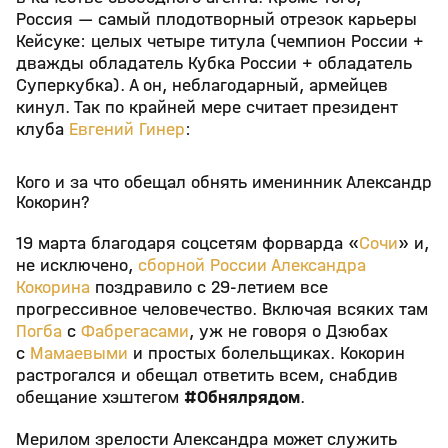
Россия — самый плодотворный отрезок карьеры
Кейсуке: целых четыре титула (чемпион России +
дважды обладатель Кубка России + обладатель
Суперкубка). А он, неблагодарный, армейцев
кинул. Так по крайней мере считает президент
клуба
Евгений Гинер
:
Кого и за что обещал обнять именинник Александр
Кокорин?
19 марта благодаря соцсетям форварда «
Сочи
» и,
не исключено,
сборной России
Александра
Кокорина
поздравило с 29-летием все
прогрессивное человечество. Включая всяких там
Погба
с
Фабрегасами
, уж не говоря о Дзюбах
с
Мамаевыми
и простых болельщиках. Кокорин
растрогался и обещал ответить всем, снабдив
обещание хэштегом
#Обнялрядом
.
Мерилом зрелости Александра может служить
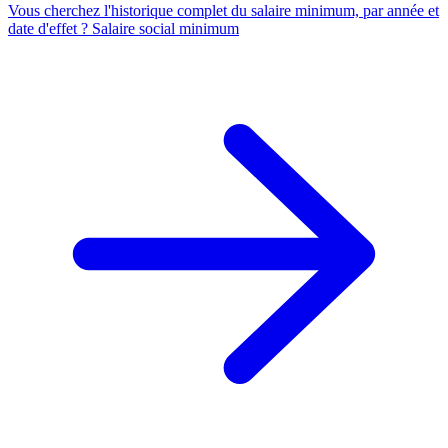
Vous cherchez l'historique complet du salaire minimum, par année et
date d'effet ?
Salaire social minimum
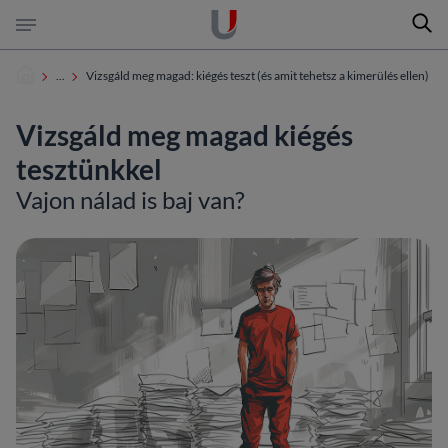
Keres
Ugrás a tartalomra
Ugrás a láblécre
...
Vizsgáld meg magad: kiégés teszt (és amit tehetsz a kimerülés ellen)
Vizsgáld meg magad kiégés
keresés az oldalon
tesztünkkel
keresés a dokumentumokban
Vajon nálad is baj van?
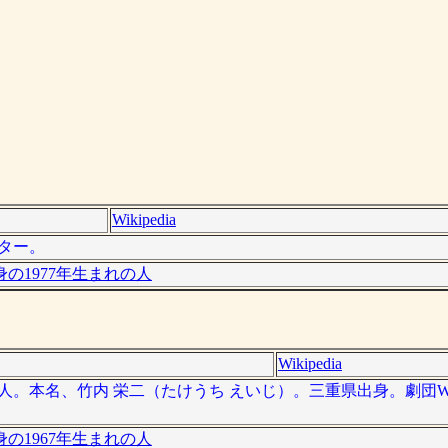
Wikipedia
イター。
の1977年生まれの人
Wikipedia
い芸人。本名、竹内 栄二（たけうち えいじ）。三重県出身。劇団W
の1967年生まれの人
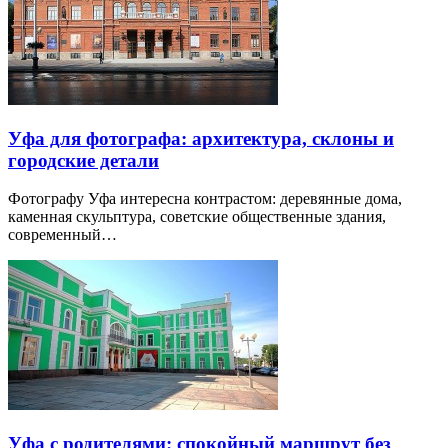
Уфа для фотографа: архитектура, склоны и
городские детали
Фотографу Уфа интересна контрастом: деревянные дома,
каменная скульптура, советские общественные здания,
современный…
Уфа с родителями: спокойный маршрут без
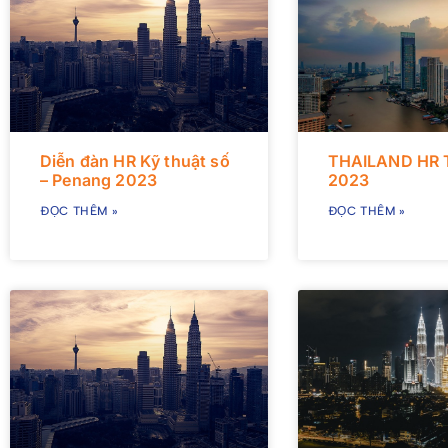
Diễn đàn HR Kỹ thuật số
THAILAND HR
– Penang 2023
2023
ĐỌC THÊM »
ĐỌC THÊM »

# # # #

* **AIM OF THE EXERCISE**: Set down word for word the lines from the first entry through the line with "растрогался и обещал ответить всем, снабдив", both included, omitting pictures.

* **WRITTEN RESPONSE**:
Россия — самый плодотворный отрезок карьеры
Кейсуке: целых четыре титула (чемпион России +
дважды обладатель Кубка России + обладатель
Суперкубка). А он, неблагодарный, армейцев
кинул. Так по крайней мере считает президент
клуба
Евгений Гинер
:
Кого и за что обещал обнять именинник Александр
Кокорин?
19 марта благодаря соцсетям форварда «
Сочи
» и,
не исключено,
сборной России
Александра
Кокорина
поздравило с 29-летием все
прогрессивное человечество. Включая всяких там
Погба
с
Фабрегасами
, уж не говоря о Дзюбах
с
Мамаевыми
и простых болельщиках. Кокорин
растрогался и обещал ответить всем, снабдив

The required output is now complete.